Por outro lado, a inflação alta também inibia a eficiência, porque os custos de produção eram "comidos" por ela, de modo que não havia exposição dos produtores incapazes.
Mas isso tudo acabou. Os sucessivos planos de estabilização da economia produziram resultados brutais na agricultura: correções de preços, de dívidas rurais com índices diferentes no Plano Collor e o descasamento do Plano Real acabaram levando a uma tríplice colisão na primeira metade dos anos 90: estabilização interna da moeda, abertura comercial indiscriminada e falência das políticas públicas para o setor.

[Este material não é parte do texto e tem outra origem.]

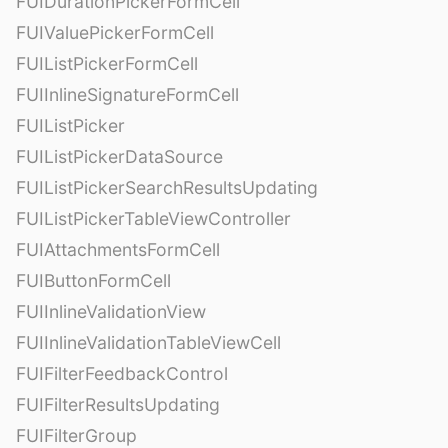
FUIDurationPickerFormCell
FUIValuePickerFormCell
FUIListPickerFormCell
FUIInlineSignatureFormCell
FUIListPicker
FUIListPickerDataSource
FUIListPickerSearchResultsUpdating
FUIListPickerTableViewController
FUIAttachmentsFormCell
FUIButtonFormCell
FUIInlineValidationView
FUIInlineValidationTableViewCell
FUIFilterFeedbackControl
FUIFilterResultsUpdating
FUIFilterGroup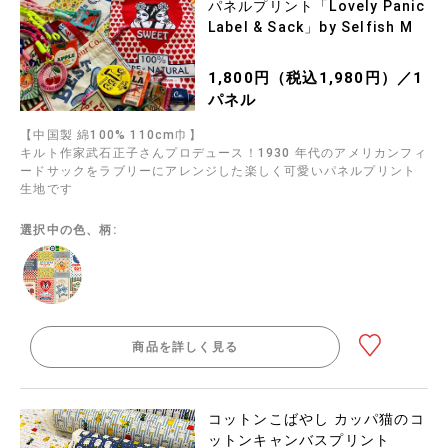
パネルプリント「Lovely Panic
Label & Sack」by Selfish M
1,800円（税込1,980円）／1
パネル
【中国製 綿100% 110cm巾】
キルト作家武石正子さんプロデュース！1930 年代のアメリカンフィ
ードサックをラブリーにアレンジした楽しく可愛いパネルプリント
生地です
選択中の色、柄:
商品を詳しく見る
コットンこばやし カッパ猫のコ
ットンキャンバスプリント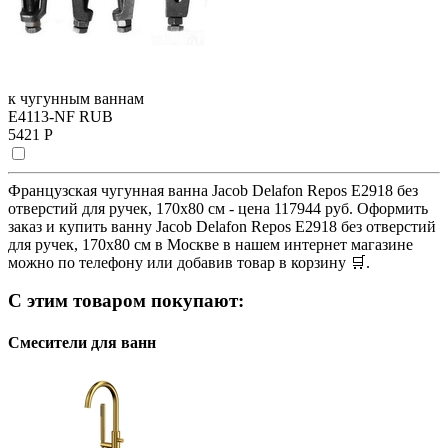
к чугунным ваннам
E4113-NF RUB
5421 Р
Французская чугунная ванна Jacob Delafon Repos E2918 без
отверстий для ручек, 170х80 см - цена 117944 руб. Оформить
заказ и купить ванну Jacob Delafon Repos E2918 без отверстий
для ручек, 170х80 см в Москве в нашем интернет магазине
можно по телефону или добавив товар в корзину 🛒.
С этим товаром покупают:
Смесители для ванн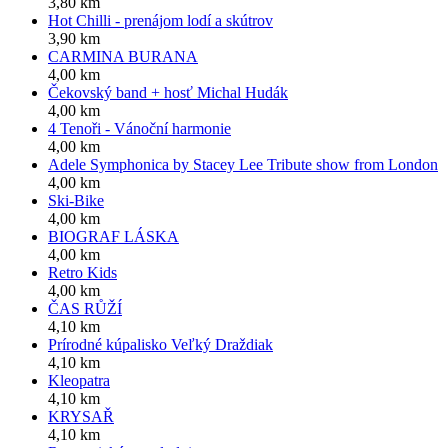
3,80 km
Hot Chilli - prenájom lodí a skútrov
3,90 km
CARMINA BURANA
4,00 km
Čekovský band + hosť Michal Hudák
4,00 km
4 Tenoři - Vánoční harmonie
4,00 km
Adele Symphonica by Stacey Lee Tribute show from London
4,00 km
Ski-Bike
4,00 km
BIOGRAF LÁSKA
4,00 km
Retro Kids
4,00 km
ČAS RŮŽÍ
4,10 km
Prírodné kúpalisko Veľký Draždiak
4,10 km
Kleopatra
4,10 km
KRYSAŘ
4,10 km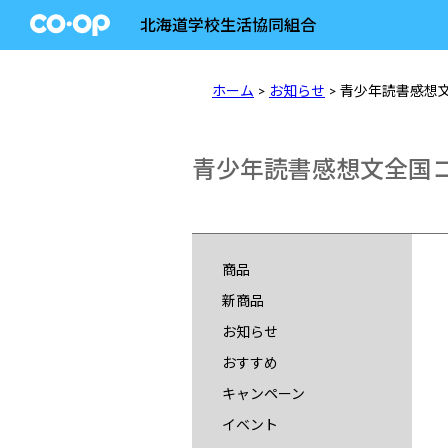
北海道学校生活協同組合
ホーム
>
お知らせ
> 青少年読書感
青少年読書感想文全国
商品
新商品
お知らせ
おすすめ
キャンペーン
イベント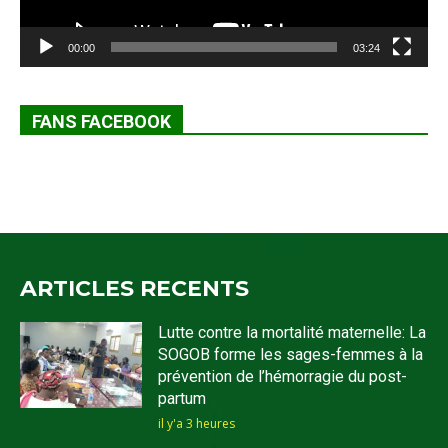
00:00
03:24
FANS FACEBOOK
ARTICLES RECENTS
Lutte contre la mortalité maternelle: La
SOGOB forme les sages-femmes à la
prévention de l’hémorragie du post-
partum
il y'a 3 heures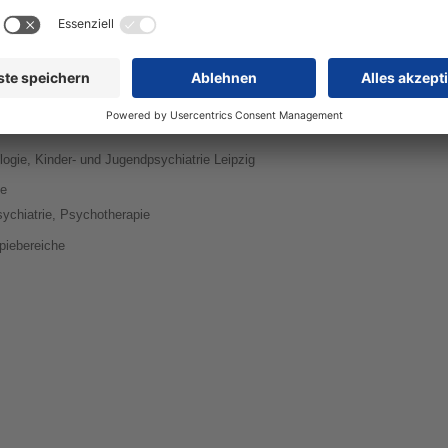
n
atrie und Neurologie Altscherbitz
trische Praxis
trische Praxis Taucha
logie, Kinder- und Jugendpsychiatrie Leipzig
ie
ychiatrie, Psychotherapie
piebereiche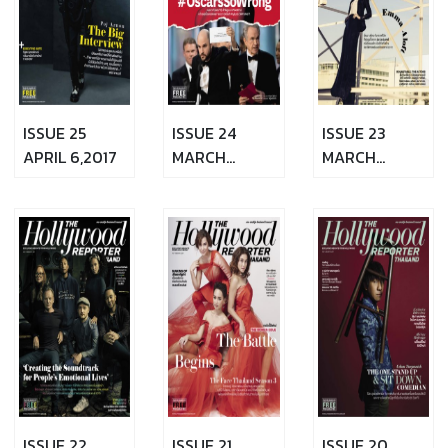
ISSUE 25
ISSUE 24
ISSUE 23
APRIL 6,2017
MARCH
MARCH
16,2017
2,2017
ISSUE 22
ISSUE 21
ISSUE 20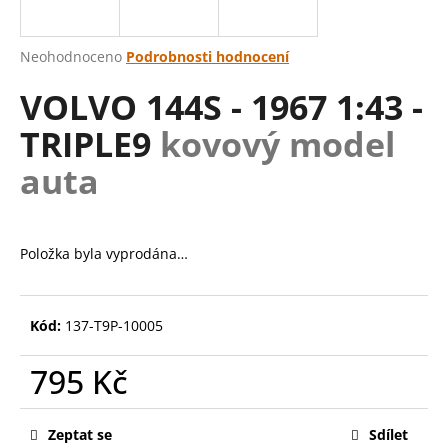
a
j
Průměrné
Neohodnoceno
Podrobnosti hodnocení
í
hodnocení
VOLVO 144S - 1967 1:43 -
produktu
t
je
?
TRIPLE9
kovový model
0,0
z
auta
5
hvězdiček.
HLEDAT
Položka byla vyprodána…
D
Kód:
137-T9P-10005
o
p
795 Kč
o
r
Měrná
cena:
u
Zeptat se
Sdílet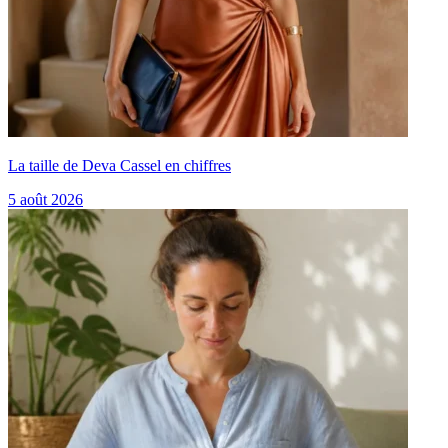
La taille de Deva Cassel en chiffres
5 août 2026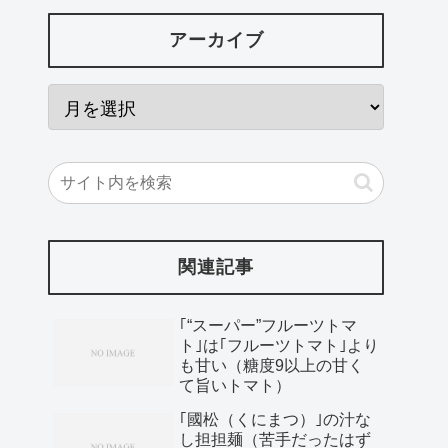
アーカイブ
関連記事
｢“スーパー”フルーツトマ
ト｣は｢フルーツトマト｣より
も甘い（糖度9以上の甘く
て旨いトマト）
｢國松（くにまつ）｣の汁な
し担担麺（苦手だったはず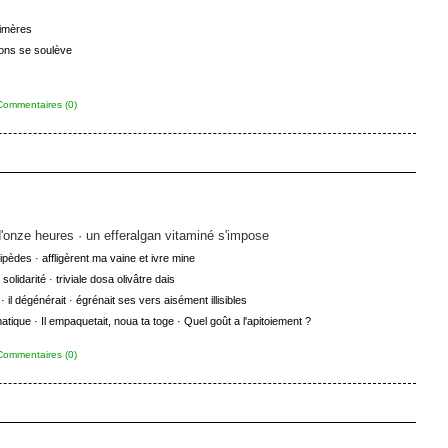
himères
yons se soulève
Commentaires (0)
d'onze heures · un efferalgan vitaminé s'impose
pèdes · affligèrent ma vaine et ivre mine
 solidarité · triviale dosa olivâtre dais
 il dégénérait · égrénait ses vers aisément illisibles
atique · Il empaquetait, noua ta toge · Quel goût a l'apitoiement ?
Commentaires (0)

Isso gerou duas ondas simultâneas no campo: uma de conclusão e outra de competitividade. Aqueles produtores -especialmente os pequenos- que por diversas razões não conseguiram avançar foram excluídos da atividade. E os remanescentes tiveram que investir em tecnologia e em gestão para sobreviver. Com isso, o agronegócio brasileiro hoje é extremamente eficiente e competitivo, a produtividade aumentou espetacularmente e os índices ficaram desatualizados. Mas, então, por que corrigi-los agora? Por que aumentá-los? Só para ampliar o número de hectares para reforma agrária? Por que só no campo se exige uma produtividade mínima?
Indústria tem índice de produtividade? Loja tem? Restaurante, bares, cinemas, farmácias, fábrica de autopeças, de roupas, de alimentos, têm? Bancos têm?
Não, claro que não! Porque, se não são eficientes e competitivos, não agüentam a concorrência e quebram. Ora, isso também acontece no moderno agronegócio brasileiro.
Acabou o tempo em que comprar terra era bom investimento. Hoje, o produtor rural que não for competitivo também quebra. Também é excluído. Com a inflação dominada, não tem mais ineficiência escondida. Agora está tudo às claras: ou é bom ou cai fora.
Por essas razões, não há sentido mais em estabelecer índices de produtividade para desapropriar terras para reforma agrária: o mercado desapropria, por si só. E, além disso, seria uma injustiça: afinal, os agricultores investiram em tecnologia, e, com isso, a produtividade cresceu.
Aumentar os índices seria um castigo para quem investiu e melhorou as coisas para o país.
Não se discute se a reforma agrária é necessária ou não. Mas forçar a barra para arranjar mais terra para isso não parece lógico. Afinal, qual a garantia de que os novos proprietários serão mais produtivos?


ROBERTO RODRIGUES, 64, coordenador do Centro de Agronegócio da FGV, presidente do Conselho Superior do Agronegócio da Fiesp e professor do Departamento de Economia Rural da Unesp - Jaboticabal, foi ministro da Agricultura. Escreve aos sábados, a cada 15 dias, nesta coluna.